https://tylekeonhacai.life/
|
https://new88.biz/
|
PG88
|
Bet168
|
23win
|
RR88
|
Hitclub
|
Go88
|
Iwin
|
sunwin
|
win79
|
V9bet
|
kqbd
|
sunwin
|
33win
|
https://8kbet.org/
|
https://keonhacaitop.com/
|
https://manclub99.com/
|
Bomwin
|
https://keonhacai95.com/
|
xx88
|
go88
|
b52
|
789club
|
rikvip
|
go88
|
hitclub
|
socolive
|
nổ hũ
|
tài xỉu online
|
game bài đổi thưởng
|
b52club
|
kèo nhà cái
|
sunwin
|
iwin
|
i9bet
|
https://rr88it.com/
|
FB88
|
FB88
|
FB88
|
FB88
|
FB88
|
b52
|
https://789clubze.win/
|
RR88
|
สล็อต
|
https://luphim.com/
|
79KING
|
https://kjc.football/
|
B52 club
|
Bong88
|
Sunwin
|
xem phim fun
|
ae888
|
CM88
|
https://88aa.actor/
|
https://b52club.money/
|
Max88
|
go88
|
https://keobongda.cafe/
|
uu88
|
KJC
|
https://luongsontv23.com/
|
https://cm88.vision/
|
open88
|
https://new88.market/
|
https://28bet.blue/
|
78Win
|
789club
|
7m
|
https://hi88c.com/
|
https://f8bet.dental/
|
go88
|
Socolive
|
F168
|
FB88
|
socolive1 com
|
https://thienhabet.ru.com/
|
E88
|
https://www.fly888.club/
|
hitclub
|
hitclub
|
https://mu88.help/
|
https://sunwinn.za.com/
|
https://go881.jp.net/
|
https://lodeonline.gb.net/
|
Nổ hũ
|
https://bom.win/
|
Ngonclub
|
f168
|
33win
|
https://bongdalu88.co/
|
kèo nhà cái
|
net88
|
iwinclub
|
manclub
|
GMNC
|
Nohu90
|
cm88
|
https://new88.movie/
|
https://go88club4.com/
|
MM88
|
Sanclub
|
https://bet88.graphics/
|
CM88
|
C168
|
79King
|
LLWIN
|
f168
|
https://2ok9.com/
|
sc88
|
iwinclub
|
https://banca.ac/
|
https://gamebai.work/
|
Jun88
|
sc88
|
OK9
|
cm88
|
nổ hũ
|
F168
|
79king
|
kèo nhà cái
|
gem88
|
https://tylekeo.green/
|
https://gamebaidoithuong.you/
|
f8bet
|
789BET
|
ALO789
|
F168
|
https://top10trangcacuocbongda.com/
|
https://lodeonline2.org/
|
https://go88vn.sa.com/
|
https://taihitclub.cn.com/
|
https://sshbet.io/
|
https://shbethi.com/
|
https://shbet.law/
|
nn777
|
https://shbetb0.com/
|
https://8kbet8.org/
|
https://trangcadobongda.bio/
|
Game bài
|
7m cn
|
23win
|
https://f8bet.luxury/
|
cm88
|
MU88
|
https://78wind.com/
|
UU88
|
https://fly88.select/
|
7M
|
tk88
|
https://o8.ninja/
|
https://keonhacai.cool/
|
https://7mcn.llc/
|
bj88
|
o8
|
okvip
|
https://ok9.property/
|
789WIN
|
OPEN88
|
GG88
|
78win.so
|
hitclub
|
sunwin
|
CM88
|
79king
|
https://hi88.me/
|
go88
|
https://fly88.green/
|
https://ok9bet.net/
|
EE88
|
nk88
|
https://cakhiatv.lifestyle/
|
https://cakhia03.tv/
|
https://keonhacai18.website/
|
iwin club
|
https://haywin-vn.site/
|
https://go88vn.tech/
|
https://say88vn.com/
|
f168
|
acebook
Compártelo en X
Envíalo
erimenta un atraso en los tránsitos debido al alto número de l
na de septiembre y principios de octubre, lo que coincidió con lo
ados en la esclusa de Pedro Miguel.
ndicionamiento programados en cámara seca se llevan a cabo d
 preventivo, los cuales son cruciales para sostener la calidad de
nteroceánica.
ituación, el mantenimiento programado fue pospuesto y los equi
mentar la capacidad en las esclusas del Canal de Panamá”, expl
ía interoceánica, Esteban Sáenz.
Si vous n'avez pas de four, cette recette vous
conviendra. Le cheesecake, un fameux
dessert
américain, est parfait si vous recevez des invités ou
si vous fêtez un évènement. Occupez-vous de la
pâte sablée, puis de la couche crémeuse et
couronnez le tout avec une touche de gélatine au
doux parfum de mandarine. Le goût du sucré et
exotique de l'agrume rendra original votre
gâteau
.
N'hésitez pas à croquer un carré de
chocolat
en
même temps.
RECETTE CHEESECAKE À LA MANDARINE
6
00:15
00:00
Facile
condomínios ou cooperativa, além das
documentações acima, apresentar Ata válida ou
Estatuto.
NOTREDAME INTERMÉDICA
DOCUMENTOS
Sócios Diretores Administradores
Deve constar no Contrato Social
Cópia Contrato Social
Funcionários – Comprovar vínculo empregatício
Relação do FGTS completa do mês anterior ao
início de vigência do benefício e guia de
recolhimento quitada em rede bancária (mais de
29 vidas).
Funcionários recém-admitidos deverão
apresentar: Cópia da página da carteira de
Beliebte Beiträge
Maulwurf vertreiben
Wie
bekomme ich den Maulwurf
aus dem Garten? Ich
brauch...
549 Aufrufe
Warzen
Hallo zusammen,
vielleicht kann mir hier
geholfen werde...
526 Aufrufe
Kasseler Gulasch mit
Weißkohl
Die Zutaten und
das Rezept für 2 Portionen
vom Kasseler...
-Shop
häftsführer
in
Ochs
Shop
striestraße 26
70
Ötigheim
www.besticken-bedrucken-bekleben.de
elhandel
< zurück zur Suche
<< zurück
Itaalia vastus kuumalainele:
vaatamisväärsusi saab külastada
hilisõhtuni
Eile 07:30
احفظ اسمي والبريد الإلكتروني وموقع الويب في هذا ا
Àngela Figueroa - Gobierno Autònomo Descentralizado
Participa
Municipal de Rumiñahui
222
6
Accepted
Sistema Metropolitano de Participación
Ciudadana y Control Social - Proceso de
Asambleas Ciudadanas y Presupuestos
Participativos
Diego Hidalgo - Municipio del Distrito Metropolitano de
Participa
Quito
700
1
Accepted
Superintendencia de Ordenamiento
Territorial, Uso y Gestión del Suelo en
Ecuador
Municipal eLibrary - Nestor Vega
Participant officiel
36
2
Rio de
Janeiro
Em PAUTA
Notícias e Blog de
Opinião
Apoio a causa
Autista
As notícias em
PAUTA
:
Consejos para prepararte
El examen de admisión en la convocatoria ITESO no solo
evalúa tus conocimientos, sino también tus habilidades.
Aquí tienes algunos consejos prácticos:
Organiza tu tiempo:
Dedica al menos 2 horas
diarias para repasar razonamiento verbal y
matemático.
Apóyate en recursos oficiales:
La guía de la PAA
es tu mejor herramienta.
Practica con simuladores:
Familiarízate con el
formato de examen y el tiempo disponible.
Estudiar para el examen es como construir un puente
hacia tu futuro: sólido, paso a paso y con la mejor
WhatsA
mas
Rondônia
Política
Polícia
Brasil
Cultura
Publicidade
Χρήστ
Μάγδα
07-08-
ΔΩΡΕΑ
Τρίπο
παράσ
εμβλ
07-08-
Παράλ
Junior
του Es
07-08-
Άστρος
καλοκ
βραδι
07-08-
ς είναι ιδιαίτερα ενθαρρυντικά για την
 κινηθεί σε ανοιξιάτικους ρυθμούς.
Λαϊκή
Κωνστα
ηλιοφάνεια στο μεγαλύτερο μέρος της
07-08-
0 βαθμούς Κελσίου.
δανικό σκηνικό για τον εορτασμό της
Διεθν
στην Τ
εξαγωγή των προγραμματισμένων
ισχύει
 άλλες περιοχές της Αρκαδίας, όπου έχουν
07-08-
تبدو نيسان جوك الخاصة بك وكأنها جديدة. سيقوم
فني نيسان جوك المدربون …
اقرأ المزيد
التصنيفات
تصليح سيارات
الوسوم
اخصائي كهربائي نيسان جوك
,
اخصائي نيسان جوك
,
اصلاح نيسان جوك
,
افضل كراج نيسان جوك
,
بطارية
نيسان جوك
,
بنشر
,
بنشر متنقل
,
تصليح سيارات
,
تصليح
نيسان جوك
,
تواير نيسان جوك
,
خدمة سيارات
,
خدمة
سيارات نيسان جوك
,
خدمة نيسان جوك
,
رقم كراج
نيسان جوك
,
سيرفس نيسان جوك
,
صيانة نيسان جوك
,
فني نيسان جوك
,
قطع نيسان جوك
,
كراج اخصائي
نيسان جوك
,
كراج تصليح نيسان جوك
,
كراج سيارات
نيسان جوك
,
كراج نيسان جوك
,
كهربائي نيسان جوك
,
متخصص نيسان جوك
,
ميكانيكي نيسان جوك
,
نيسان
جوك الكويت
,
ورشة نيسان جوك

* Work required: From the entries above, copy every line containing the word "apresentar".

* Result of this task:
documentações acima, apresentar Ata válida ou
apresentar: Cópia da página da carteira de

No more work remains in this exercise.